Cheerleaders and Crime:

The Middle Class and the Underclass

When school opened this year, four cheerleaders showed up at a Texas high school visibly pregnant. The school board kicked them off the team, announcing that no student office was open to any girl or boy who has a child outside of wedlock.

Immediately the protectors of liberalism took up arms. And what they said reveals a lot about why the social fabric in America is unravelling.

The National Organization for Women threatened a lawsuit, forcing the board to lift the ban. The New York Times scolded the school board for even thinking of banning the cheerleaders. “The realities of American adolescents’ sex lives are understandably hard to confront,” the Times intoned. “But confront them we must.”

Yet it seems to me that the school board did confront adolescent sexuality—and in a very direct way. Cheerleaders are looked up to as student leaders, and leadership positions ought to be reserved for students who model exemplary behavior. Getting pregnant outside marriage is not exemplary behavior.

But that’s not what the New York Times had in mind when it talked about “confronting” teenage sexuality. What it really meant is that we must accept it. “These girls should neither be stigmatized nor stopped from joining in any school activity,” the Times editorialized.

But in today’s cultural climate, a little “stigmatizing” might not be such a bad thing. Throughout history, one of the most powerful ways of maintaining social order has been through expressions of social approval and disapproval.

And illegitimacy is one thing every healthy society has disapproved.

Modern social science shows us why. Studies reveal that children without fathers are more likely to grow up in poverty, to have problems in school, and to commit crimes. Charles Murray of the American Enterprise Institute recently wrote that “illegitimacy is the single most important social problem of our time—more important than crime, drugs, poverty, illiteracy, welfare, or homelessness.” Why? Because illegitimacy “drives everything else.”

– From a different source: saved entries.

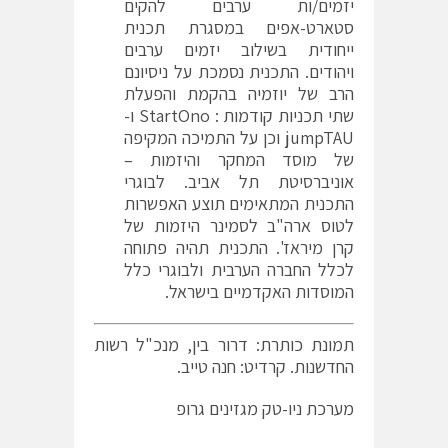
יזמים/ות ערבים להקים
סטארט-אפים במסגרת תכנית
ייחודית בשילוב יזמים ערבים
ויהודים. התכנית נסמכת על ניסיונם
הרב של יוזמיה בהקמת והפעלת
שתי תכניות קודמות : StartOno ו-
jumpTAU וכן על התמיכה המקיפה
של מוסד המחקר והיזמות –
אוניברסיטת תל אביב. לבוגרי
התכנית המתאימים תוצע האפשרות
לטוס ארה"ב לסמינר היזמות של
קרן מיראז'. התכנית תהיה פתוחה
לכלל החברה הערבית ולבוגרי כלל
המוסדות האקדמיים בישראל.
תמונת כותרת: דרור בין, מנכ"ל רשות
החדשנות. קרדיט: חנה טייב.
מערכת ניו-טק מגזינים גרופ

In fact, David Blankenhorn of the Institute of American Values says, “Fatherlessness is . . . the most important predictor of juvenile crime—a greater predictor than either race or income.” The major reason the ghettos are the focus of violent crime is that they have the highest rates of illegitimacy.

What that tells us is that as illegitimacy spreads to the middle class, so will crime and poverty and all the rest. Crime begins when the middle and upper classes allow the moral consensus to break down . . . when urbane and well-educated people like the editors of the New York Times defend pregnant teenagers . . . when powerful groups like the National Organization for Women beat down adults who take a moral stand.

But the brutal truth is that if society does not take a moral stand, then the pathology of the underclass will spread to the middle class. Crime and poverty are not restricted to the ghettos by some magic fence. They follow inevitably in the wake of family breakdown.

So if we’re worried about crime, there’s something you and I can do about it: We can bring biblical ideals of marriage and family to our own neighborhoods, our own high schools.

Starting with the cheerleaders and football players.